◆ **ABOUT THIS EXERCISE**:
Wherever the word "like" appears in a line of the data, that line should be copied.

--- RECORD EXTRACTS ---

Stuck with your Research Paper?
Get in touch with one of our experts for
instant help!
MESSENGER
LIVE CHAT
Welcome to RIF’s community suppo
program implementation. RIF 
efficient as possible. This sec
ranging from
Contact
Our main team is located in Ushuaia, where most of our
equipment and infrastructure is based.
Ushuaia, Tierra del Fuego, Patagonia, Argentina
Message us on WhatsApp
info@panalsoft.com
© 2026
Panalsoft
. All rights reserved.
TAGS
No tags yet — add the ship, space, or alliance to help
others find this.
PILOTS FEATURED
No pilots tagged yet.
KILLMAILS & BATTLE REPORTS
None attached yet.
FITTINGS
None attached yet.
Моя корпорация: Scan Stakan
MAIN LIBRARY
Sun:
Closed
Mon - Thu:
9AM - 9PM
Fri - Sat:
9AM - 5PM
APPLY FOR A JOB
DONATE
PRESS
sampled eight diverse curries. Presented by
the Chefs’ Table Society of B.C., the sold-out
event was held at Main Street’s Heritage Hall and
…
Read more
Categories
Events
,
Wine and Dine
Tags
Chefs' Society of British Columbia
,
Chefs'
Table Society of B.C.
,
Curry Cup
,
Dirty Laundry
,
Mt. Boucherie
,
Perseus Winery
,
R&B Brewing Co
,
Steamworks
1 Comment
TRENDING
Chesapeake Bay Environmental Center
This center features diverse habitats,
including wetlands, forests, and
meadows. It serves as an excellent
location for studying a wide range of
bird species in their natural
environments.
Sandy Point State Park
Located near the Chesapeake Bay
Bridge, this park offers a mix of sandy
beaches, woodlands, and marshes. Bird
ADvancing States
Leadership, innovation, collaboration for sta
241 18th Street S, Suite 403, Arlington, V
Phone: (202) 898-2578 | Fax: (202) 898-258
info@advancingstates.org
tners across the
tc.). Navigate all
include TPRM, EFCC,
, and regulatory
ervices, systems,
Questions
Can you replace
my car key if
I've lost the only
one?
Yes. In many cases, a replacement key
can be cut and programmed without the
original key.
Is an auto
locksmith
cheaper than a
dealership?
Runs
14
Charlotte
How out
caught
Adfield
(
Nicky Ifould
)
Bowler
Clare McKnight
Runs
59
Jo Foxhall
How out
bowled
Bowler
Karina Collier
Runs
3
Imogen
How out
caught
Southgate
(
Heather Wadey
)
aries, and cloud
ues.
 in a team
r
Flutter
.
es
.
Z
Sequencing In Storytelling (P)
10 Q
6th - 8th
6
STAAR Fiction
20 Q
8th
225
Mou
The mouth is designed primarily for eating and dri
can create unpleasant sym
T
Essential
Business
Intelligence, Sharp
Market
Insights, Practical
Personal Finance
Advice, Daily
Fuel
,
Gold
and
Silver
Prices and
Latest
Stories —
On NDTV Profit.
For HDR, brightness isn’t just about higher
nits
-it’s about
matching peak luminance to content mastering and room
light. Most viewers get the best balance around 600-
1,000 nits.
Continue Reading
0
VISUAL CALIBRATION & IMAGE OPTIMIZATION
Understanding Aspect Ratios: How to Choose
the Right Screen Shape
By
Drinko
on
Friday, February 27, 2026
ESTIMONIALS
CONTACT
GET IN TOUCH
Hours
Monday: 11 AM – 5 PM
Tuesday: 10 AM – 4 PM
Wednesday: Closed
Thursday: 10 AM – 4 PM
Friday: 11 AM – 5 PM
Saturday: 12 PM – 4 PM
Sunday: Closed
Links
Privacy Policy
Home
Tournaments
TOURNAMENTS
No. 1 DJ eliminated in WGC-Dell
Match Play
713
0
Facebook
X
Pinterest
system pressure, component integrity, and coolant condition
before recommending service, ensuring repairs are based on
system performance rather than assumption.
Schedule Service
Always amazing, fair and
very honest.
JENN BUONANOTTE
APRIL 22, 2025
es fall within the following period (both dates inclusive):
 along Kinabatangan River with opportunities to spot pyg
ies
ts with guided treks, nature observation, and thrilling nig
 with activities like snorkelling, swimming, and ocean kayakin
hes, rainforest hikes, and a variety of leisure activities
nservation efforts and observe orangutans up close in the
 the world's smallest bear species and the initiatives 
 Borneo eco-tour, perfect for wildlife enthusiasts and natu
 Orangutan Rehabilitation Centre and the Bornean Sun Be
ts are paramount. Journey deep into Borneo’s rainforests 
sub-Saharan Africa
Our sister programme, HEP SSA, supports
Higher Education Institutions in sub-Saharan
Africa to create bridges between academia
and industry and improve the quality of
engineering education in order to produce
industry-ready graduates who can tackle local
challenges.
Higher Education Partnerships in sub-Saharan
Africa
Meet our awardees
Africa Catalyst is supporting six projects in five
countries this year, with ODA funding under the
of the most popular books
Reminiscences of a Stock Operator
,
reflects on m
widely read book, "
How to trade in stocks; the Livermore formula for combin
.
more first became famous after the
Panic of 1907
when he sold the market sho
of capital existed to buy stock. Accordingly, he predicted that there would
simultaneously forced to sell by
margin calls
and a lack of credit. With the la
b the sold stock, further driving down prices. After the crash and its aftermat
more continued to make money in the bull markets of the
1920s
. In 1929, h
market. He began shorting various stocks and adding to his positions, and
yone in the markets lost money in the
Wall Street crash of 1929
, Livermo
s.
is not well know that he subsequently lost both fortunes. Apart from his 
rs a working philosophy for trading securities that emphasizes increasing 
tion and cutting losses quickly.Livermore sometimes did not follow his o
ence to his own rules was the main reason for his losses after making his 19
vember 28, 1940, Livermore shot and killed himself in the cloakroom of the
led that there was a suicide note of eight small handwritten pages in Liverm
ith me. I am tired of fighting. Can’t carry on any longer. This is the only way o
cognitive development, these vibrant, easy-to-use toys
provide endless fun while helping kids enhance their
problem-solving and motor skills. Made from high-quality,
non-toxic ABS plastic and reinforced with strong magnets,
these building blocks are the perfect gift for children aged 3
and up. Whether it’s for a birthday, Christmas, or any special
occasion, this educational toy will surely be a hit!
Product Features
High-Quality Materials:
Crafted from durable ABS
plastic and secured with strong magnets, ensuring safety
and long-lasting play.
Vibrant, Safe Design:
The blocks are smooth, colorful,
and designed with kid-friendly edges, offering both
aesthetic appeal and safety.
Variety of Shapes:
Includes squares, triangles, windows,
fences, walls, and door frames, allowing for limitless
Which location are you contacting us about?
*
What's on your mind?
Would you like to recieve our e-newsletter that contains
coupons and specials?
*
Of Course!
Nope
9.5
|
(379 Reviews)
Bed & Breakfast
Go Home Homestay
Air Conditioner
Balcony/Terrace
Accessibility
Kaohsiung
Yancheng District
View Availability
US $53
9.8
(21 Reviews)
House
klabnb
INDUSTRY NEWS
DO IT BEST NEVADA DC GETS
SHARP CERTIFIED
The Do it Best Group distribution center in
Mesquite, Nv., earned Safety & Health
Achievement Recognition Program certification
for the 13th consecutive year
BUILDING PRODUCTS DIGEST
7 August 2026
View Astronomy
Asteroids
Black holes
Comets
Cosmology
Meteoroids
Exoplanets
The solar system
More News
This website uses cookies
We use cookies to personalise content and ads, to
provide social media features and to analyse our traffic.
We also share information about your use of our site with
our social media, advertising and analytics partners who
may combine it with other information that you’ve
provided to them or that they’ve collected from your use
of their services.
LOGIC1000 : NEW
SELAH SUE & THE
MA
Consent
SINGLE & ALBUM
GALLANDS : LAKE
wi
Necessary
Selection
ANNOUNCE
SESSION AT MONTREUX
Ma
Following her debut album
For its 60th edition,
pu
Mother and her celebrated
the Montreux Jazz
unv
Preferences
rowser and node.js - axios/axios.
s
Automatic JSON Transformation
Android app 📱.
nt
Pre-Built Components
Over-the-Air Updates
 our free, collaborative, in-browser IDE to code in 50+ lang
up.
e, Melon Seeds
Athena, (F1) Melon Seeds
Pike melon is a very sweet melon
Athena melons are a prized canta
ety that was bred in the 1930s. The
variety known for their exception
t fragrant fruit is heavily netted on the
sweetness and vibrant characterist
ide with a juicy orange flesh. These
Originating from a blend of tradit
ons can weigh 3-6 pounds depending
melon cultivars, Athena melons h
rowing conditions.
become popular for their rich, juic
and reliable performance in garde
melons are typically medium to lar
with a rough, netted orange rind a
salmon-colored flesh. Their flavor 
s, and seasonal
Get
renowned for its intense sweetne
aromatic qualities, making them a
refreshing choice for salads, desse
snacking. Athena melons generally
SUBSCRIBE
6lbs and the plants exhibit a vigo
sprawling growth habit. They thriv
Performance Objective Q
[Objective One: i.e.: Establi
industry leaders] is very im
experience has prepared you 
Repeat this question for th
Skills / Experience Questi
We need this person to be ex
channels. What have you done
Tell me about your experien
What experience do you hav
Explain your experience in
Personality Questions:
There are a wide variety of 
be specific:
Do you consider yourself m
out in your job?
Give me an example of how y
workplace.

---

◆ **TASK ANSWER**:
 with activities like snorkelling, swimming, and ocean kayakin
Would you like to recieve our e-newsletter that contains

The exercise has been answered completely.